Data from the recently opened Russian archives prove that Robert Conquest hugely inflated figures for deaths and deportations in the Soviet Union in the 1930s. Too many writers on the subject, like Stephen Cohen, Alan Bullock and Martin Malia, relied on what Pofessor R. W. Davies called, `Conquest's very high figures for deaths from political causes under Stalin'.
They all claimed that the opened archives would prove their figures true, but when the archives were opened, they went very quiet.
As Professor Richard Overy, Professor of History at King's College London, writes, "For years the figures circulating in the West for Soviet repression were greatly inflated. ... The archive shows a very different picture." Victor Zemskov, who Conquest called `a thoroughly reliable researcher', said the figure of 7 million executed in 1935-41 was `overestimated by a factor of ten'. Archive figures are 799,257 between 1921 and 1952.
The number of those sentenced to prison in those years was 3.85 million. Prisoners in 1939, Conquest said 9 million, a figure again repeated by Cohen. The camp and prison population in January 1939 was two million, not the 15 million that Robert Conquest alleged, which would have been half the adult male population. Alec Nove wrote that Conquest's figures `are indeed incredible'. Conquest alleged that 12 million were political prisoners; the NKVD figure was under 500,000. D. J. Dallin claimed that there were 10-12 million in the camps, 30-40 per cent of whom, that is 3-4 million, died yearly (this from an adult male population of 50 million). Wheatcroft and Davies point out that recent Russian estimates for the numbers in the camps are `far lower than those by Robert Conquest'. Conquest claimed that there were 12 million people in the camps in 1950: the real figure was 578,912. 166,424 died in the labour camps in 1937-39, not 3 million. Conquest's figure of 13 million exiled or sent to the camps during collectivisation was `four times the true figure'. The highest number in the camps was 2,417,468 in 1941, 2.4 per cent of the adult population. Compare the USA in 1996, 5.5 million, a record high, 2.8 per cent of the adult population. Gabor Rittersporn agreed that Alexander Solzhenitsyn's figures for deportations during the 1930s in the Soviet Union were `grossly exaggerated'.
Conquest wrote in 1969 `Great Terror' that 5-6 million died in the famine; by 1986, 14-15 million.
There were 17 million excess deaths in 1930-38, according to Conquest.
As Davies pointed out about excess deaths and the numbers in camps, "Extreme (and untenable) figures often prevailed." Zemskov claims that "the statistical data adduced by Robert Conquest and Stephen Cohen are exaggerated by almost 500 per cent."
Conquest alleged that in 1937-38, 35,000 of the Red Army's 70,000 officers were arrested.

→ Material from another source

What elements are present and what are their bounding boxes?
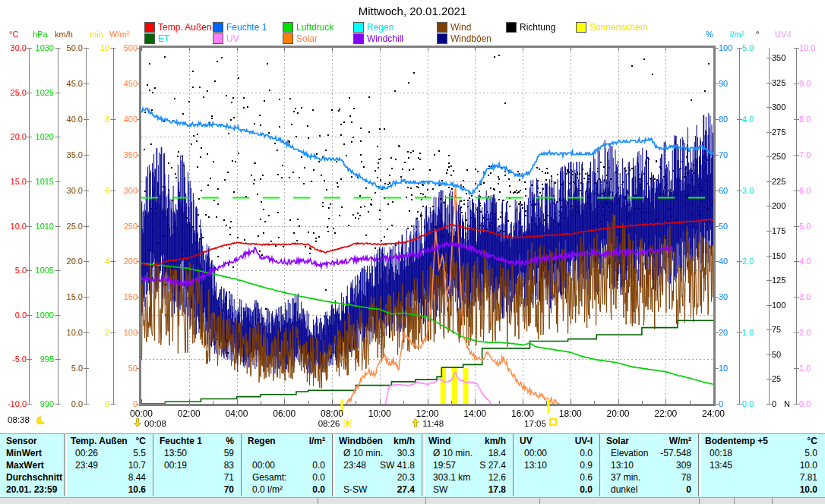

The archive showed indeed that 35,000 officers were arrested or discharged, but also that 10,994 were reinstated. It also showed that there were 178,000 officers in 1938, not 70,000, so the arrest rate was about 15 per cent, not 50 per cent. After the war, returning POWs were not `either executed or sent to the Gulag' as Malia claimed. 6.5 per cent went to the NKVD's `special contingent', 58 per cent were sent home, and 33 per cent returned to the army.
Here are Soviet demographic statistics:
January 1926 : 148,656,000[2]
January 1937: 162,500,000[2]
January 1939: 168,524,000[2]
June 1941: 196,716,000[2]
If Stalin killed "tens of millions", or even 100 million as some cretins allege, why is this not shown in the demographic data for the period? Everyone I know back in the post-Soviet space has at least 1 family member who died in WW2, but only 1 has a family member who was repressed during Stalin- her relatives were wealthy peasants sent to Siberia, who still live there today.